Falo da calúnia travestida de notícia que fez circular, primeiro, o "Jornal do Sudoeste", depois outros veículos de imprensa, disfarçada ou de forma direta, e que, dentre outras leviandades, acusou o meu amigo e colega, o Professor João Antônio Portella Lopes, atual Secretário de Meio Ambiente de Caetité, de ter se envolvido em atos de corrupção. Não apontam uma evidência os detratores do meu amigo, não apresentam uma prova sequer, mas deixam grafado para sempre que ele participara de atos de corrupção.

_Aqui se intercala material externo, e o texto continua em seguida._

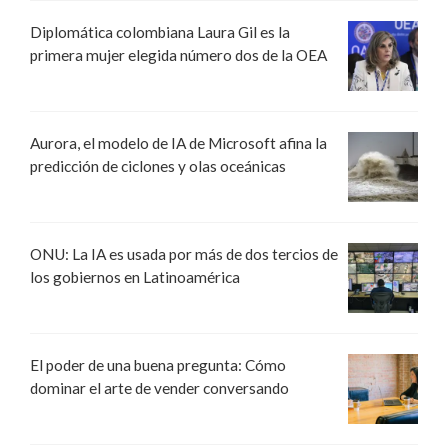
Diplomática colombiana Laura Gil es la
primera mujer elegida número dos de la OEA
Aurora, el modelo de IA de Microsoft afina la
predicción de ciclones y olas oceánicas
ONU: La IA es usada por más de dos tercios de
los gobiernos en Latinoamérica
El poder de una buena pregunta: Cómo
dominar el arte de vender conversando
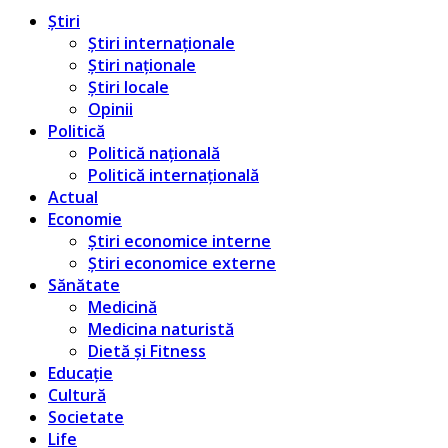
Știri
Știri internaționale
Știri naționale
Știri locale
Opinii
Politică
Politică națională
Politică internațională
Actual
Economie
Știri economice interne
Știri economice externe
Sănătate
Medicină
Medicina naturistă
Dietă și Fitness
Educație
Cultură
Societate
Life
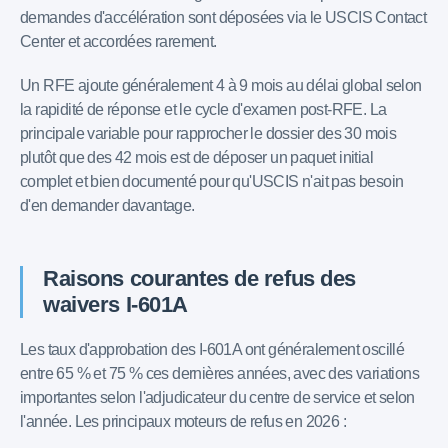
demandes d'accélération sont déposées via le USCIS Contact
Center et accordées rarement.
Un RFE ajoute généralement 4 à 9 mois au délai global selon
la rapidité de réponse et le cycle d'examen post-RFE. La
principale variable pour rapprocher le dossier des 30 mois
plutôt que des 42 mois est de déposer un paquet initial
complet et bien documenté pour qu'USCIS n'ait pas besoin
d'en demander davantage.
Raisons courantes de refus des
waivers I-601A
Les taux d'approbation des I-601A ont généralement oscillé
entre 65 % et 75 % ces dernières années, avec des variations
importantes selon l'adjudicateur du centre de service et selon
l'année. Les principaux moteurs de refus en 2026 :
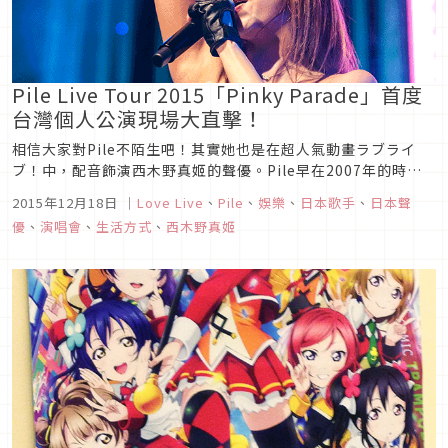
Pile Live Tour 2015「Pinky Parade」首度
台灣個人公演現場大直擊！
相信大家對Pile不陌生吧！其實她也是在超人氣動畫ラブライ
ブ！中，配音飾演西木野真姬的聲優。Pile早在2007年的時
候，就以歌手的身份出道了呢！
2015年12月18日
｜
Love Live
、
Pile
、
娛樂
、
日本歌手
、
日本聲
優
、
演唱會
、
生活方式
、
西木野真姬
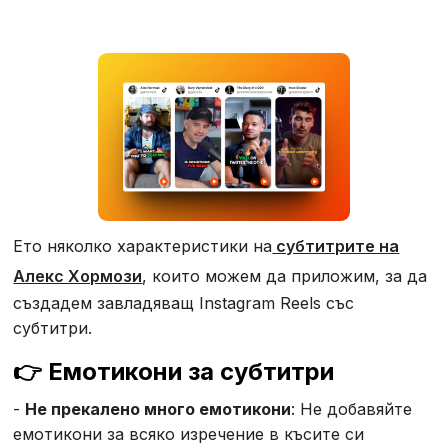
Ето няколко характеристики на
субтитрите на
Алекс Хормози
, които можем да приложим, за да
създадем завладяващ Instagram Reels със
субтитри.
👉 Емотикони за субтитри
-
Не прекалено много емотикони
: Не добавяйте
емотикони за всяко изречение в късите си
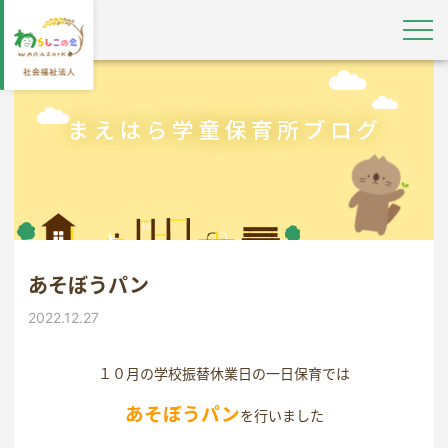
あそぼうパン
2022.12.27
１０月の学校振替休業日の一日保育では
あそぼうパン
を行いました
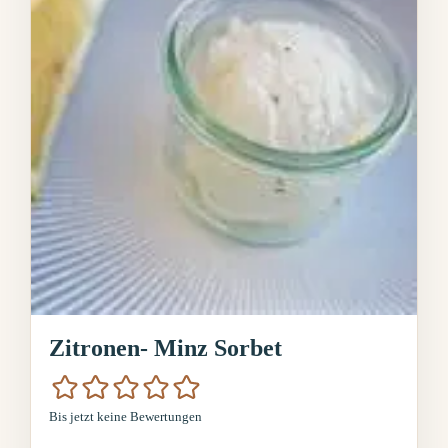
Zitronen- Minz Sorbet
Bis jetzt keine Bewertungen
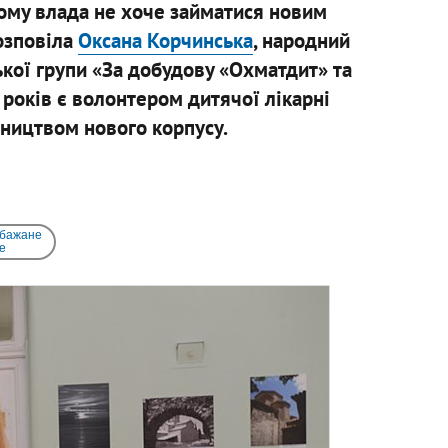
чому влада не хоче займатися новим
зповіла
Оксана Корчинська
, народний
ької групи «За добудову «Охматдит» та
 років є волонтером дитячої лікарні
вництвом нового корпусу.
 бажане
e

Calúnia é o nome disto. Apontar falsamente a alguém fato tido como crime, é a sua definição técnica. E foi só o que fez quem quer que tenha concebido ou dado crédito a algo assim. É crime. É grave. Não sei o que vai fazer contra isto o meu amigo Professor João Antônio Portella Lopes. Deveria processar os irresponsáveis que tentaram macular a sua honra e dignidade. Pode também ignorá-los. Contudo, eu não posso fazer nem uma coisa e nem outra. Mas posso, e devo, e quero chamar os autores desta calúnia de covardes e irresponsáveis. E o faço agora, publicamente.

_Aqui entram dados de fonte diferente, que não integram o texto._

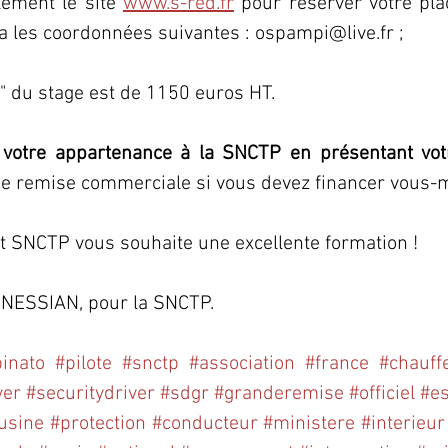
ement le site 
www.s-red.fr
 pour réserver votre pla
a les coordonnées suivantes : ospampi@live.fr ;
ic" du stage est de 1150 euros HT.
 votre appartenance à la SNCTP en présentant vot
ne remise commerciale si vous devez financer vous-
 SNCTP vous souhaite une excellente formation !
NESSIAN, pour la SNCTP.
inato
#pilote
#snctp
#association
#france
#chauff
ver
#securitydriver
#sdgr
#granderemise
#officiel
#es
usine
#protection
#conducteur
#ministere
#interieur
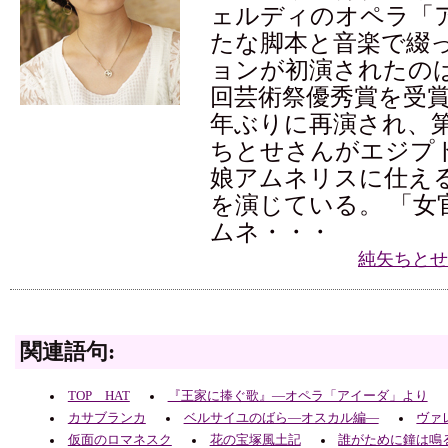
ェルディのオペラ「
たな脚本と音楽で綴
ョンが初演されたのは2
回芸術祭優秀賞を受賞
年ぶりに再演され、第
ちとせさんがエジプ
娘アムネリスに仕え
を演じている。 「女
ムネ・・・
純矢ちとせ
関連語句:
TOP HAT
『王家に捧ぐ歌』―オペラ「アイーダ」より
カサブランカ
ベルサイユのばら―オスカル編―
ヴァ
仮面のロマネスク
花の宝塚風土記
誰がために鐘は鳴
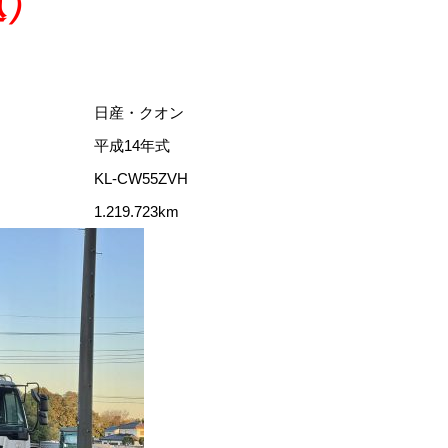
込）
日産・クオン
平成14年式
KL-CW55ZVH
1.219.723km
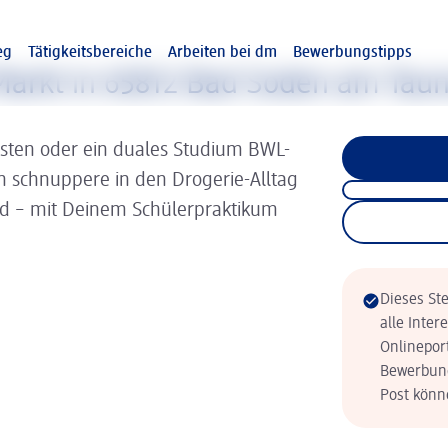
eg
Tätigkeitsbereiche
Arbeiten bei dm
Bewerbungstipps
Markt in 65812 Bad Soden am Tau
isten oder ein duales Studium BWL-
nn schnuppere in den Drogerie-Alltag
ld – mit Deinem Schülerpraktikum
Dieses Ste
alle Inter
Onlinepor
Bewerbung
Post könne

Sabedor do estado lastimável da politica caetiteense, que já parece ter se transformado em um irremediável lamaçal de interesses escusos - e isto dos dois lados em que ela desde sempre e atualmente se divide - posso antever as reações ao meu desagravo. Uns me tacharão de cínico, afinal não milito em área diferente da que atua o meu amigo Professor João Antônio Portella Lopes? Não sou um seu adversário político? Outros me chamarão logo de falso, simplesmente, e serão capazes de afirmar que, no fundo, eu gostei da nota caluniosa e agora tudo o que faço é dar um jeito para mantê-la em evidência. Contra isto não há remédio. Entretanto, deixo claro a uns e outros que simplesmente não consigo ficar calado quando coisas assim acontecem. Só isto.

O fato, a verdade que resta, é que nada provaram contra o amigo Professor João Antônio Portella Lopes, nada. Saíram atirando primeiro, saíram caluniando primeiro. E ele não merece isto. Nem ele e nem ninguém.